Japan raises the ongoing nuclear crisis to 7 in Fukushima
Lee Jay Walker
Modern Tokyo Times
The government of Japan clarified that the Fukushima Daiichi nuclear plant crisis is now rated 7 and this puts it on par with Chernobyl which had the same rating. However, the government stressed through several agencies that radiation discharge and other important factors were 10% of what Chernobyl was.
Despite this, it is clear that the government is worried about ongoing events and while the health effects are still being played down it is obvious that the amounts of radiation being released is accumulating. Therefore, it is further evidence that containment policies by Tokyo Electric Power Co. (TEPCO) and the government have partly failed.
I stress partly, because at one point it was touch and go to whether certain reactors would blow up or if the entire Fukushima Daiichi nuclear plant would go into complete meltdown.
However, the radiation leakage over more than one month is adding up and this is why the government upgraded the rating to 7. This fact also shows that the government is being transparent because the Democratic Party of Japan (DPJ) knows that the people of Japan demand openness even if the news is negative.

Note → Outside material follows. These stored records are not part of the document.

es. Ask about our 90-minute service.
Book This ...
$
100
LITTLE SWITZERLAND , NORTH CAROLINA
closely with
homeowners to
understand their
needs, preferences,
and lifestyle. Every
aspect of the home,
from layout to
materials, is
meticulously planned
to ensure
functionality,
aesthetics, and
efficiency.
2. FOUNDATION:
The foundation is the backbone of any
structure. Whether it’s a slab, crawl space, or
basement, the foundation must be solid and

Minoru Oogoda from Japan’s Nuclear and Industrial Safety Agency (NISA) stated that “We have upgraded the severity level to seven as the impact of radiation leaks has been widespread from the air, vegetables, tap water and the ocean.”
This statement is in line with what the government stated because the increase to 7 is based on the accumulative factor and this alone makes it very different from Chernobyl.

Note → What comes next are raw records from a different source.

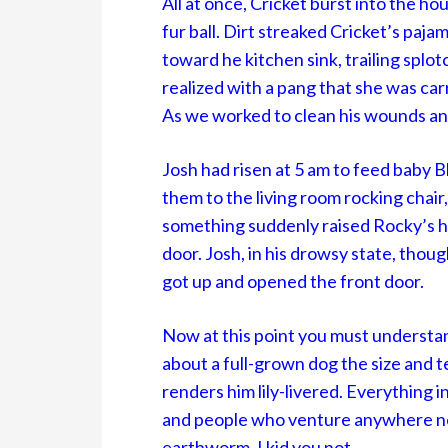
All at once, Cricket burst into the ho
fur ball. Dirt streaked Cricket’s paj
toward he kitchen sink, trailing splot
realized with a pang that she was car
As we worked to clean his wounds an
Josh had risen at 5 am to feed baby 
them to the living room rocking chair,
something suddenly raised Rocky’s h
door. Josh, in his drowsy state, thou
got up and opened the front door.
Now at this point you must understa
about a full-grown dog the size and 
renders him lily-livered. Everything in
and people who venture anywhere near
earthworm, I kid you not.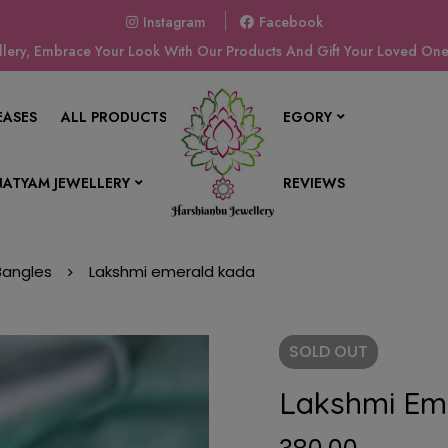
Instagram
Facebook
ery, Embrace Your Look With Our Products And Gift Your Loved Ones
EASES
ALL PRODUCTS
SHOP BY CATEGORY
ATYAM JEWELLERY
CONTACT US
REVIEWS
 Bangles
Lakshmi emerald kada
SOLD
OUT
Lakshmi Em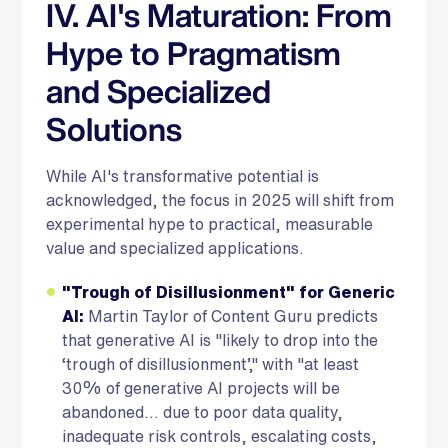
IV. AI's Maturation: From
Hype to Pragmatism
and Specialized
Solutions
While AI's transformative potential is
acknowledged, the focus in 2025 will shift from
experimental hype to practical, measurable
value and specialized applications.
"Trough of Disillusionment" for Generic
AI:
Martin Taylor of Content Guru predicts
that generative AI is "likely to drop into the
‘trough of disillusionment’," with "at least
30% of generative AI projects will be
abandoned... due to poor data quality,
inadequate risk controls, escalating costs,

Naoto Kan, Prime Minister of Japan, stated that “Step by step, the reactors in the Fukushima Daiichi power plant are moving toward stability.”

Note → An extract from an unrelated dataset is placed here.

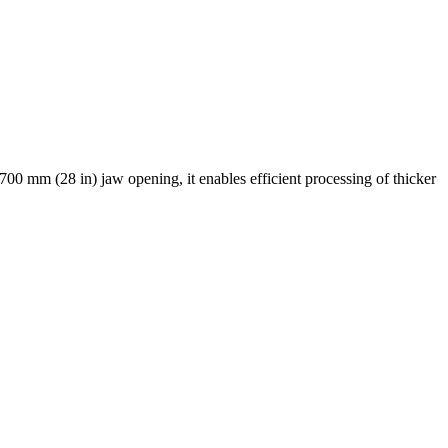
00 mm (28 in) jaw opening, it enables efficient processing of thicker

It is worth stressing that around 28,000 people are feared dead (many people are still missing) because of the potent tsunami which followed the 9.0-magnitude earthquake. However, no fatalities have resulted from the nuclear crisis in Fukushima and several agencies, and the government, are claiming that the risk to health is extremely low.
Despite this, it is worth pointing out that while the government of Japan has taken major measures in order to safeguard people who are close to the nuclear power plant. This applies to an exclusion zone, banning certain produce from being sold on the open market, and implementing policies to prevent water usage. The real long-term impact is still unknown and cancer clusters may emerge or may not; because opinion is still divided but other nations like the United Kingdom do share the same opinion and have supported the government of Japan to the full.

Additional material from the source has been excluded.